To efficiently use compute host's memory, we need capability in OSPd to provide the following:
1. Size of huge page 2M or 1G
2. Per sized huge page, No. of huge pages per numa node

Comment 2 Stephen Gordon 2017-02-02 21:43:15 UTC
Franck did the NFV QE team look at this type of scenario at all? Is this currently feasible from a kernel POV? If it is I would have thought the direct nature of the kernel argument passthrough at the moment would allow this.

Comment 3 Stephen Gordon 2017-02-02 21:45:49 UTC
Looking at the /sys structure it seems like it should be:

$ tree /sys/devices/system/node/node0/hugepages/
/sys/devices/system/node/node0/hugepages/
├── hugepages-1048576kB
│   ├── free_hugepages
│   ├── nr_hugepages
│   └── surplus_hugepages
└── hugepages-2048kB
    ├── free_hugepages
    ├── nr_hugepages
    └── surplus_hugepages

2 directories, 6 files

I'm just not sure there is a way to do this from the kernel arguments for *both* sizes you want (versus runtime allocation which you can do by direct manipulation of nr_hugepages albeit this is not likely to pan out for 1G pages).

Comment 4 hrushi 2017-02-02 21:56:53 UTC
Yes, it can't be done just through kernel arguments.
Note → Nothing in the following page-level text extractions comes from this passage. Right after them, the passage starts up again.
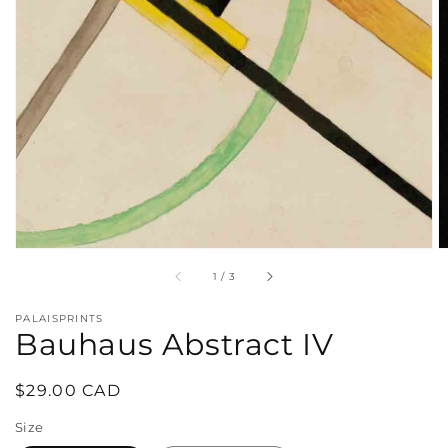
in
gallery
view
of
1
/
3
PALAISPRINTS
Bauhaus Abstract IV
Regular
$29.00 CAD
price
Size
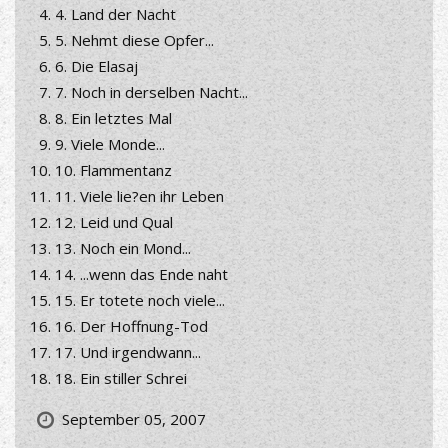
4. Land der Nacht
5. Nehmt diese Opfer...
6. Die Elasaj
7. Noch in derselben Nacht...
8. Ein letztes Mal
9. Viele Monde...
10. Flammentanz
11. Viele lie?en ihr Leben
12. Leid und Qual
13. Noch ein Mond...
14. ...wenn das Ende naht
15. Er totete noch viele...
16. Der Hoffnung-Tod
17. Und irgendwann...
18. Ein stiller Schrei
September 05, 2007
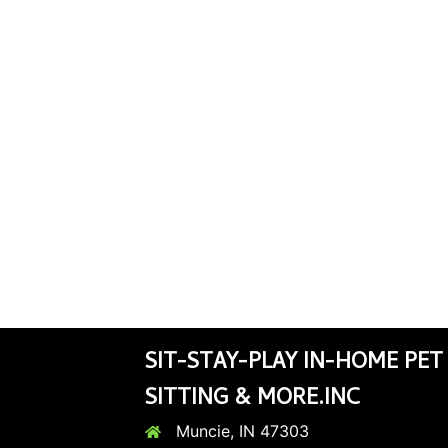
SIT-STAY-PLAY IN-HOME PET
SITTING & MORE.INC
Muncie, IN 47303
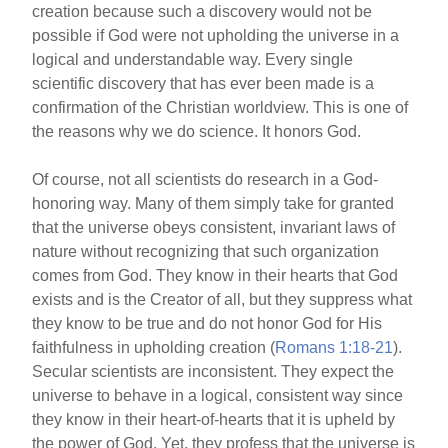
creation because such a discovery would not be
possible if God were not upholding the universe in a
logical and understandable way. Every single
scientific discovery that has ever been made is a
confirmation of the Christian worldview. This is one of
the reasons why we do science. It honors God.
Of course, not all scientists do research in a God-
honoring way. Many of them simply take for granted
that the universe obeys consistent, invariant laws of
nature without recognizing that such organization
comes from God. They know in their hearts that God
exists and is the Creator of all, but they suppress what
they know to be true and do not honor God for His
faithfulness in upholding creation (
Romans 1:18-21
).
Secular scientists are inconsistent. They expect the
universe to behave in a logical, consistent way since
they know in their heart-of-hearts that it is upheld by
the power of God. Yet, they profess that the universe is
We typically follow these steps and some of these needs to be configured through ansible roles and requires reboot of the node. 

--
A)	Prepare the Compute host first and then reboot it :

i)	Setup mount points :

# mkdir –p /mnt/hugepages_2M
# mkdir –p /mnt/hugepages_1G

ii)	Add the following to /etc/fstab

hugetlbfs      /mnt/hugepages_2M    hugetlbfs  defaults 0 0
hugetlbfs      /mnt/hugepages_1G    hugetlbfs  pagesize=1GB 0 0

iii)	Add the following to the kernel command line (grub config) :

 hugepagesz=1G hugepages=4 

Note: This could also be a place where you can setup other kernel cmdline arguments like isolcpus etc. (based on CRM inputs)
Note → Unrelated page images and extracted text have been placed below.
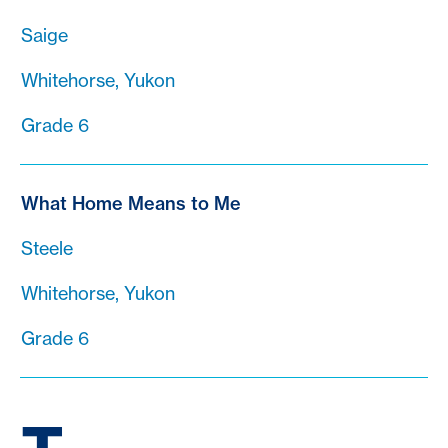
Saige
Whitehorse, Yukon
Grade 6
What Home Means to Me
Steele
Whitehorse, Yukon
Grade 6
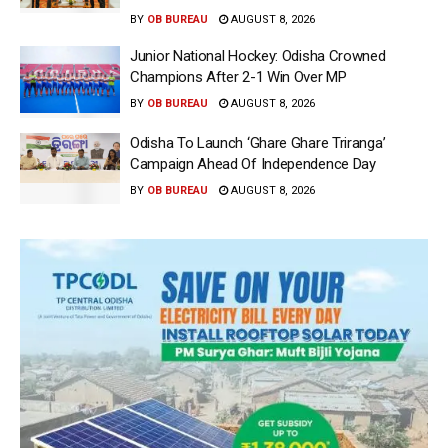
BY
OB BUREAU
AUGUST 8, 2026
Junior National Hockey: Odisha Crowned
Champions After 2-1 Win Over MP
BY
OB BUREAU
AUGUST 8, 2026
Odisha To Launch ‘Ghare Ghare Triranga’
Campaign Ahead Of Independence Day
BY
OB BUREAU
AUGUST 8, 2026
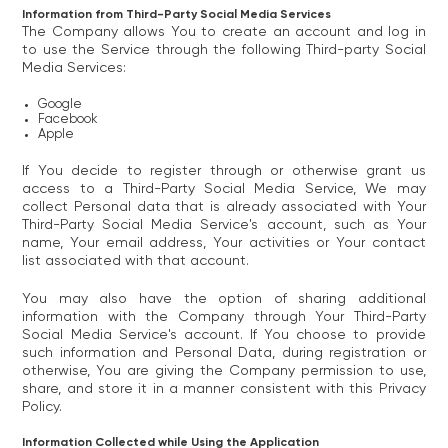
Information from Third-Party Social Media Services
The Company allows You to create an account and log in
to use the Service through the following Third-party Social
Media Services:
Google
Facebook
Apple
If You decide to register through or otherwise grant us
access to a Third-Party Social Media Service, We may
collect Personal data that is already associated with Your
Third-Party Social Media Service's account, such as Your
name, Your email address, Your activities or Your contact
list associated with that account.
You may also have the option of sharing additional
information with the Company through Your Third-Party
Social Media Service's account. If You choose to provide
such information and Personal Data, during registration or
otherwise, You are giving the Company permission to use,
share, and store it in a manner consistent with this Privacy
Policy.
Information Collected while Using the Application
iv)	Reboot the Compute host.



B)	After the Host OS reboots one can setup huge pages on each NUMA node…( Note:  This is the step which needs to be repeated each time the Compute Host reboots…based on what was previously set up by HOS-HLM (via CRM inputs)).

(In this example: setting up 100 2MB pages on numa node 0 and 125 2MB pages on numa node 1 and 8 1G huge pages on numa node 0 and 16 1G huge pages on numa node 1)

Using virsh :

  # virsh allocpages 2048KiB 100 --cellno 0
  # virsh allocpages 2048KiB 125 --cellno 1

  # virsh allocpages  1048576KiB 16 --cellno 0
  # virsh allocpages  1048576KiB 8   --cellno 1

If you don’t like to use virsh you can do the following :

echo 100 > /sys/devices/system/node/node0/hugepages/hugepages-2048kB/nr_hugepages
echo 125 > /sys/devices/system/node/node1/hugepages/hugepages-2048kB/nr_hugepages
echo 16 > /sys/devices/system/node/node0/hugepages/hugepages-1048576kB/nr_hugepages
echo 8 >  /sys/devices/system/node/node1/hugepages/hugepages-1048576kB/nr_hugepages

Just for verification :

# virsh freepages --all

Node 0:
4KiB: 3896664
2048KiB: 100
1048576KiB: 16

Node 1:
4KiB: 6024538
2048KiB: 125
1048576KiB: 8

--

Comment 5 Stephen Gordon 2017-02-03 23:31:25 UTC
Right, unfortunately I do not believe we will be able to achieve this in the Pike timeframe, I would like to re-evaluate for the Queens release.

Thanks,

Steve

Comment 7 Stephen Gordon 2017-08-30 15:48:59 UTC
Moving target to Rocky/RHOSP 14.

Comment 9 Ollie Walsh 2018-01-16 19:45:17 UTC
Multiple hugepage sizes can be allocated via kernel cmdline e.g default_hugepagesz=1G hugepagesz=1G hugepages=1 hugepagesz=2M hugepages=10:

# hugeadm --pool-list
      Size  Minimum  Current  Maximum  Default
   2097152       10       10       10         
1073741824        1        1        1        *

However AFAIK it's not possible to control the numa placement of these hugepages.

Comment 10 Ollie Walsh 2018-03-14 15:05:25 UTC
Updated bugzilla summary as both 2M and 1G hugepages can already be allocated at boot time. Numa affinity cannot be controlled via kernel boot cmdline however.

Comment 12 Stephen Finucane 2019-10-01 16:36:59 UTC
I think it's about time this was closed. While this is definitely a useful feature, I think it's something that we really ought to have support for in the kernel and sysctl to do and just consume that. Given this isn't the case and probably won't be for some time, I think it's time to close this out.